The two young ladies, according to police and other volunteers in the area, had refused to take police escort to remain in low-profile. The strategy, however, did not work. The next day, another female volunteer sustained minor injuries when attacked in Hangu.
The World Health Organization had to call back its officials from the field after the attack, resulting into the suspension of the vaccination drive by the local district administration and health officials.
“The drive is now to be resumed on June 10 with intensified security for the volunteers,” said Commissioner Peshawar division, Sahibzada Mohammad Anis, after heading a high-level meeting of the security personnel and health officials. A number of females, however, are reluctant to be part of the drive that has claimed several lives all over the country during the last few months.
“The drive will be simultaneously carried out in Khyber Pakhtunkhwa and Fata between June 10 and 12. This is up to the district police officers to arrange for the security in districts and the station house officers in their respective area during the three days,” Shadab Younus, the spokesperson for the UNICEF, told TNS. The authorities have to decide whether to run the campaign in phases or at the same time.
According to the UNICEF official, 3010,290 children below the age of five would be vaccinated in 18 out of the 25 districts of the KP by 8,939 teams of volunteers. Separately, over 693,000 children will be targeted in Fata during the drive. “No anti-polio campaign is being carried out in North Waziristan while in South Waziristan, vaccination is carried out only in the Wazir-dominated areas. Also, no vaccination will be carried out in the Frontier Region Peshawar,” said Shadab Younus.
The anti-polio attacks started from Karachi where five females and a male volunteer were killed on December 17 last year. The same day a young female volunteer Farzana was killed in a similar attack in the outskirts of Peshawar when she was administering drops to children along with her sister.

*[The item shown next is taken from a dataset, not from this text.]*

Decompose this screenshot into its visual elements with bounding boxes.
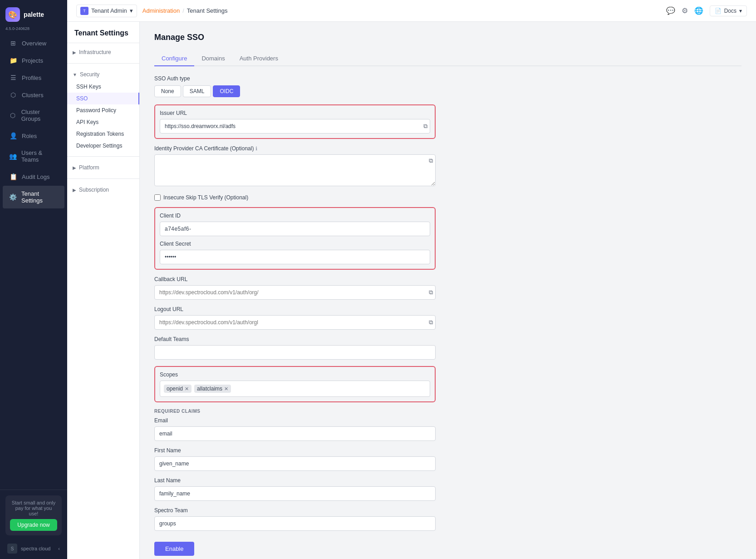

The then provincial government’s spokesman, Mian Iftikhar Hussain, and the local police officials tried to hush up the issue by terming the attack an act of enmity and decided to continue the campaign all over the province. The very next day, the attacks on anti-polio workers began from Shero Jhangi area on Charsadda Road, Peshawar, when armed motorcyclists opened fire on a team of anti-polio vaccinators. A male volunteer, Hilal, sustained critical bullet injuries in the attack and was rushed to the Lady Reading Hospital (LRH) in Peshawar.
Almost at the same time, a team of anti-polio vaccinators was attacked in Behram Killay in Nowshera, while another team was assaulted in Garhi Zardad in Charsadda. Few hours later, polio supervisor Zakia Begum and driver Ayaz were shot dead when they were on way to Tarkha village in the limits of Battagram Police Station in Shabqadar area in Charsadda. After a series of attacks, the vaccination was stopped all over the country.
The campaign, however, had to be restarted and that was done in January after providing police escort to all the male and female volunteers taking part in the vaccination campaign. The attackers did not stop and even started targeting the policemen accompanying the polio teams. A police constable was killed in Mardan while another was killed in Swabi during the past months while protecting the volunteers.